Smoking Cessation Medications
Quitting smoking can improve your health and your quality of life with or without COPD. As nicotine is highly addictive, many doctors offer patients nicotine replacement therapy to ease their cravings for cigarettes. Nicotine replacement treatments may come in gums, patches, and even inhalers. Some antidepressants have been clinically proven to reduce or eliminate smoking, but people should be aware of side effects. If your doctor prescribes medication, be sure to ask about the side effects.
Anxiolytics (Anti-Anxiety Medications)
As COPD progresses and you have a harder time getting the air you need into your lungs, you may be overcome with anxiety. Anxiolytic medications such as diazepam (Valium) and alprazolam (Xanax) have been shown to calm patients in the late and terminal stages of COPD, thus producing an improved quality of life.
Opioids, also known as narcotic medications or painkillers, work by depressing the central nervous system. This decreases your need for oxygen and eases that feeling of “air hunger,” the distress signal your brain sends when it is not getting enough oxygen.
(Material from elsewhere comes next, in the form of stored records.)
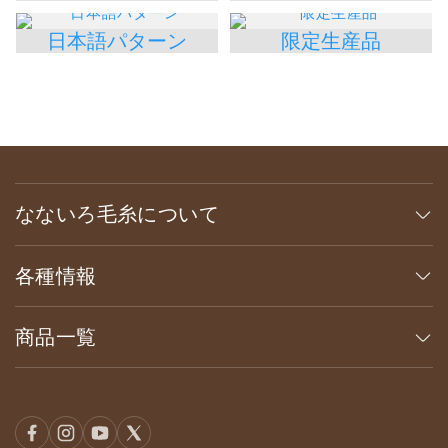
日本語パターン
限定生産品
なないろ毛糸について
各種情報
商品一覧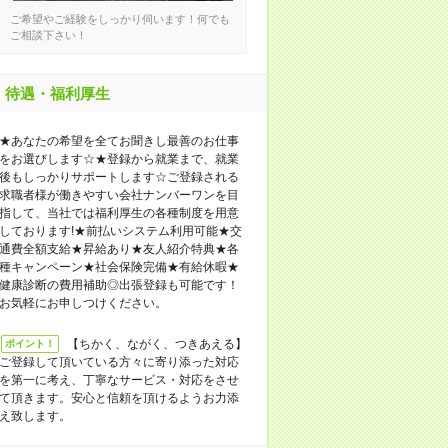
ご希望やご経験をしっかり伺います！何でも
ご相談下さい！
待遇・福利厚生
★あなたの希望を全てお聞きし最善のお仕事
をお選びします☆★登録から就業まで、就業
後もしっかりサポートします☆ご登録される
求職者様が働きやすい会社ナンバーワンを目
指して、当社では福利厚生の各種制度を用意
しております!★前払いシステム利用可能★交
通費全額支給★昇給あり★友人紹介特典★各
種キャンペーン★社会保険完備★有給休暇★
健康診断の費用補助◎出張登録も可能です！
お気軽にお申しつけください。
【ちかく、ながく、つきあえる】
ポイント！
ご登録して頂いている方々に寄り添った対応
を第一に考え、丁寧なサービス・対応をさせ
て頂きます。安心と信頼を頂けるようお力添
え致します。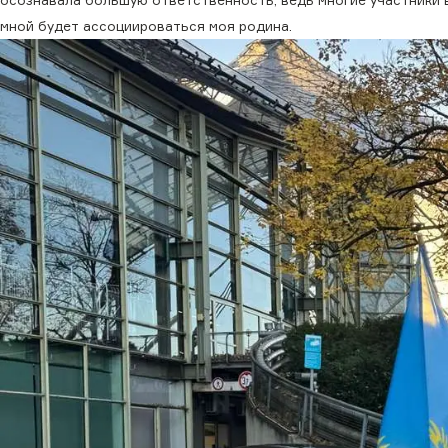
мной будет ассоциироваться моя родина.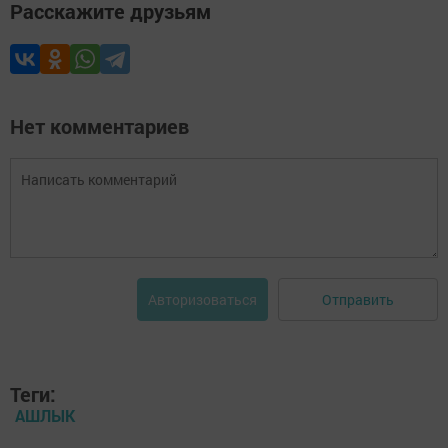
Расскажите друзьям
Нет комментариев
Отправить
Авторизоваться
Теги:
АШЛЫК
Opioids are most commonly given as a liquid and absorbed through the membranes in your mouth.
Because opioids can be addictive and can suppress breathing, they are usually used only during the late and terminal stages of COPD, often when you have decided that you want no further aggressive or life-prolonging treatment.
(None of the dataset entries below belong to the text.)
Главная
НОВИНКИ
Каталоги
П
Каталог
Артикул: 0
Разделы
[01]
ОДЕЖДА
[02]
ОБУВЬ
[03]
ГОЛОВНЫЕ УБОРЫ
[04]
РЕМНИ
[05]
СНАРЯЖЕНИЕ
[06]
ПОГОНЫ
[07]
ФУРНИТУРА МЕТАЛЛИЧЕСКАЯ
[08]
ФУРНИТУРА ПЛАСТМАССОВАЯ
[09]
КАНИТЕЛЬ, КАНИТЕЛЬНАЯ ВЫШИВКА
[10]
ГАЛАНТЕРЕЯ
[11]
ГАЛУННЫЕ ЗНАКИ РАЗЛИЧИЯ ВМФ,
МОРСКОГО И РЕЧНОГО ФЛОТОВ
Throughout the course of COPD, several drugs have shown themselves to be effective in lessening distressing symptoms, slowing disease progression, improving quality of life, and even extending life. Your doctor can tell you more about the combination of medications that may be right for you.
COPD interferes with your ability to breathe. If you are not breathing in enough oxygen, you will not have enough oxygen in your blood. There are several devices available that deliver oxygen into your lungs. Many of these devices are small and portable so you can take them with you wherever you go. Your doctor may suggest that you use oxygen all the time. Or you may only need to use it while you are sleeping or during certain activities. Oxygen therapy can help you:
- stay active with fewer symptoms
- protect your heart and other organs from damage due to oxygen deprivation
- sleep better and be more alert
- live longer
Pulmonary rehabilitation may involve exercise, nutritional and psychological counseling, and training in the management of your disease. Rehabilitation involves a team of doctors and specialists. The goal is to help you stay active.
Surgery is of benefit for only a small percentage of COPD patients. It is only used in severe cases. There are three types of surgery that can be used.
When the walls of the air sacs are destroyed, large air spaces can form. These are called bullae. These spaces can interfere with your breathing. In a bullectomy, the doctor removes some of these spaces. This can make your lungs function better.
Lung Volume Reduction Surgery (LVRS)
In this surgery, the doctor removes wedges of damaged lung tissue. This helps your lungs work better. This surgery involves many risks and is not always effective. Nevertheless, in some patients, it can improve breathing and quality of life.
In very severe cases, a damaged lung may be removed and replaced with a healthy lung from a deceased donor. This surgery has many risks. You might develop an infection. Your body might reject the new lung. Either of these can be fatal. When the surgery is successful, it can improve your lung function and quality of life.